The outgoing week seems to have dampened the Bitcoin bulls’ fervor, as it is already very hard for them to create the buying pressure needed to rise and secure the flagship above $24,000. Therefore, Bitcoin corrects profits below this zone and quite successfully holds support at $23,250 to try to rise again in the near future. But crypto-silver is moving much more impressively, trading near the decisive resistance in the range of $1,630 – $1,650. The intention of the ETH bulls is to overcome the 1,700 position and consolidate above this mark for further movement. And this is reflected in the market cap of the coin, which recently topped $200 billion again. It is noteworthy that the passivity of BTC bulls and trading in a narrowing price range seems to have significantly affected the altcoin market. Many coins are now at critical levels. In fact, bullish breakout opportunities are constantly “flickering” at the moment, which could trigger new short-term rallies for a number of assets. Experts believe that as soon as the daily close is fixed above the trend line, a significant increase in the altcoin market may begin, which will likely lead to an increase in coin capitalization by 7-17%. But for now, it is important to take into account the key movements of the main "players," so we will talk about them below.

 

BTC’s Technical Correction and Strong Support at $23,300

During the week, Bitcoin made an attempt to break above the $24,000 resistance zone and even jumped above the $24,250 level, forming a local but very significant maximum at $24,282, after which there was a movement below the 50% Fibonacci retracement level of the upward wave from the swing low at $22 752 to the maximum for $24,282. However, the bulls appear to be active above the $23,250 support zone. BTC is still trading above it and the 100 hourly simple moving average. On the hourly chart of the BTC/USD pair, a major bullish trend line is also forming near the 61.8% Fibonacci retracement level with support near $23,300.

Now the immediate resistance is near the $23,950 level, and the next serious resistance is within the $24,250 zone. A clear move above $24,250 can trigger an active growth of the coin to the $25,000 level and above. However, the MACD is gaining momentum in the bearish zone, and the RSI is now below 50, so if BTC fails to overcome the resistance around $23,950, the price may continue to move south. In this case, the main support will be the $23,250 level or the 100-hour simple moving average. A break below could push the price towards the $22,650 level.

 

Where Is ETH Headed?

Crypto Silver is still actively traded and has enough support for further gains above the $1,650 level. During the week, ETH even broke the $1,680 mark and rose above $1,700, making a high at $1,714 before a downward correction occurred. However, even if ETH on the current “fuel” breaks the $1,800 mark, it most likely will not have the strength to stay above this mark, so a rather sharp drop in price to the $1,100 level may occur. However, analysts believe that this may be the optimal time to invest in an asset.

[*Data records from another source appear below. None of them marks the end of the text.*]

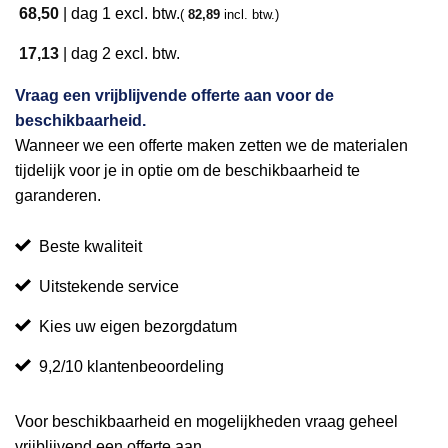
68,50
|
dag 1
excl. btw.
(
82,89
incl. btw.)
17,13
|
dag 2
excl. btw.
Vraag een vrijblijvende offerte aan voor de
beschikbaarheid.
Wanneer we een offerte maken zetten we de materialen
tijdelijk voor je in optie om de beschikbaarheid te
garanderen.
Beste kwaliteit
Uitstekende service
Kies uw eigen bezorgdatum
9,2/10 klantenbeoordeling
Voor beschikbaarheid en mogelijkheden vraag geheel
vrijblijvend een offerte aan.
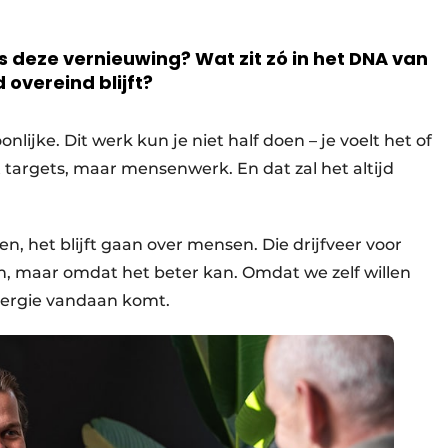
s deze vernieuwing? Wat zit zó in het DNA van
 overeind blijft?
nlijke. Dit werk kun je niet half doen – je voelt het of
et targets, maar mensenwerk. En dat zal het altijd
n, het blijft gaan over mensen. Die drijfveer voor
ien, maar omdat het beter kan. Omdat we zelf willen
energie vandaan komt.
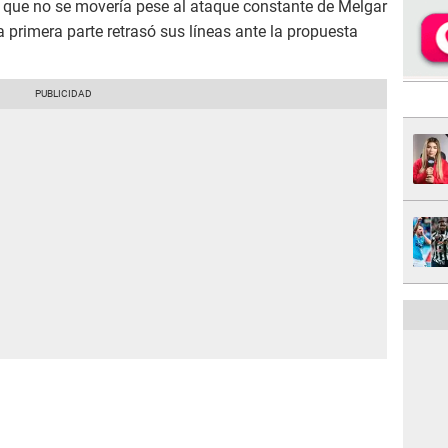
0 que no se movería pese al ataque constante de Melgar
 primera parte retrasó sus líneas ante la propuesta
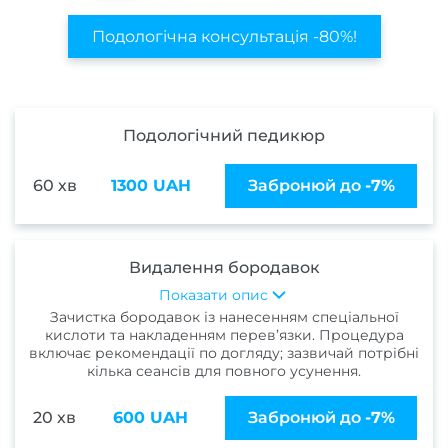
Наро
Подологічна консультація -80%!
Кор
наро
Подологічний педикюр
Апар
ма
60 хв
1300 UAH
Забронюй до
-7%
Мані
покри
Видалення бородавок
гел
Показати опис
Фран
Зачистка бородавок із нанесенням спеціальної
кислоти та накладенням перев’язки. Процедура
включає рекомендації по догляду; зазвичай потрібні
Весіл
кілька сеансів для повного усунення.
ман
20 хв
600 UAH
Забронюй до
-7%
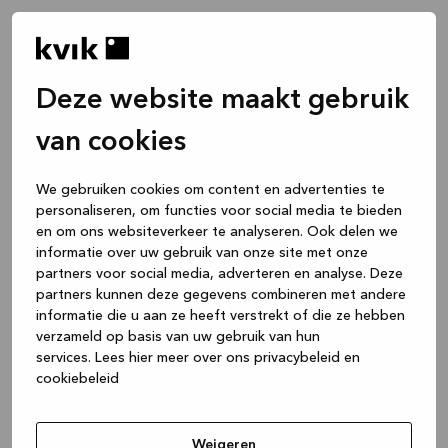
Deze website maakt gebruik
van cookies
We gebruiken cookies om content en advertenties te
personaliseren, om functies voor social media te bieden
en om ons websiteverkeer te analyseren. Ook delen we
informatie over uw gebruik van onze site met onze
partners voor social media, adverteren en analyse. Deze
partners kunnen deze gegevens combineren met andere
informatie die u aan ze heeft verstrekt of die ze hebben
verzameld op basis van uw gebruik van hun
services.
Lees hier meer over ons privacybeleid en
cookiebeleid
Application error: a client-side exception has occurred
while
loading
www.kvik.nl
(see the browser console for more
Weigeren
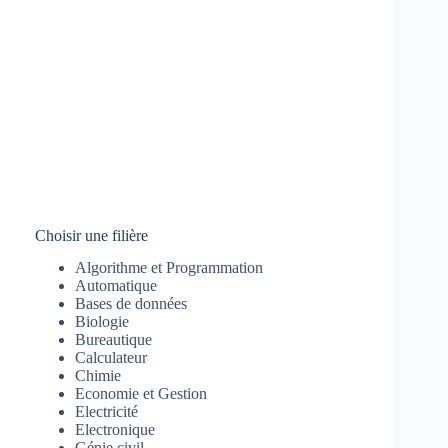
Choisir une filière
Algorithme et Programmation
Automatique
Bases de données
Biologie
Bureautique
Calculateur
Chimie
Economie et Gestion
Electricité
Electronique
Génie civil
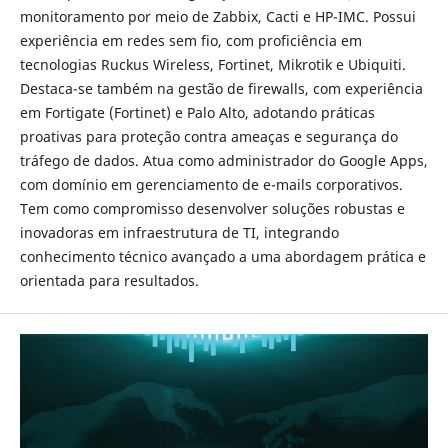
monitoramento por meio de Zabbix, Cacti e HP-IMC. Possui
experiência em redes sem fio, com proficiência em
tecnologias Ruckus Wireless, Fortinet, Mikrotik e Ubiquiti.
Destaca-se também na gestão de firewalls, com experiência
em Fortigate (Fortinet) e Palo Alto, adotando práticas
proativas para proteção contra ameaças e segurança do
tráfego de dados. Atua como administrador do Google Apps,
com domínio em gerenciamento de e-mails corporativos.
Tem como compromisso desenvolver soluções robustas e
inovadoras em infraestrutura de TI, integrando
conhecimento técnico avançado a uma abordagem prática e
orientada para resultados.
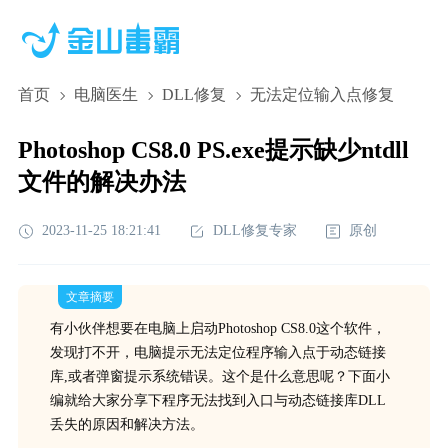
首页
电脑医生
DLL修复
无法定位输入点修复
Photoshop CS8.0 PS.exe提示缺少ntdll
文件的解决办法
2023-11-25 18:21:41
DLL修复专家
原创
文章摘要
有小伙伴想要在电脑上启动Photoshop CS8.0这个软件，
发现打不开，电脑提示无法定位程序输入点于动态链接
库,或者弹窗提示系统错误。这个是什么意思呢？下面小
编就给大家分享下程序无法找到入口与动态链接库DLL
丢失的原因和解决方法。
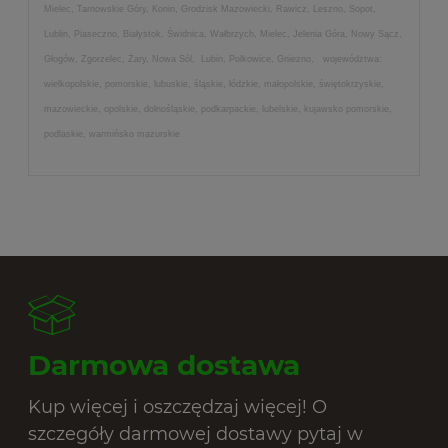
Mielec, Tarnowskie Góry, Konin, Grodzisk Mazowiecki, Rawicz, Leszno, Sopot,
Lublin, Piaseczno, Białystok, Świdnica, Wałbrzych, Mielec, Jelenia Góra, Nowy Sącz,
Głogów, Zgorzelec, Żary, Nowa Sól, Lubin, Polkowice, Gniezno, województwa:
wielkopolskie, pomorskie, lubuskie, śląskie, łódzkie, małopolskie, świętokrzyskie,
mazowieckie, opolskie, dolnośląskie, podkarpackie, lubelskie, kujawsko pomorskie,
podlaskie, warmińsko mazurskie
Darmowa dostawa
Kup więcej i oszczędzaj więcej! O
szczegóły darmowej dostawy pytaj w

On the weekly chart, candles are forming in the upper Bollinger Bands, but ETH has made a higher high, which suggests bullishness after four green candles. However, what is interesting is that the last two weekly candles are very “indecisive,” which is an indicator of bearish pressure. Market analysts suggest that a massive correction may occur in the next two months, so the accumulation of ETH can only be justified in the long term. If the coin makes a higher high again, this could be a long-term bullish indicator.

 

DOT Breakout Above $6.80 Could Trigger New Rally

Having formed a base above the $6.00 zone at the end of January, DOT bulls are gradually preparing for a new breakout. The asset has overcome the levels of $6.05 and $6.10 and is actively storming the $6.80 zone above the 100-day simple moving average. Additionally, the 4-hours DOT/USD broke above the key bearish trendline with resistance near $6.20 yesterday. A high is formed around $6.90 and after profits are consolidated, DOT breaks through massive resistance again around $6.80. The main resistance is located near the levels of $6.95 and $7.00.

A successful break above $6.80 and a close of the trading week above $7.00 could trigger a strong rally. In this case, the price may rise to $7.60 or $7.80 next week. Otherwise, the price of the coin may turn south to the first key supports at $6.45 and $6.48. However, at the moment, on the 4-hour chart, the MACD is gaining momentum in the bullish zone, and the RSI is well above 50. Therefore, the coin has every chance to continue rising after the weekend.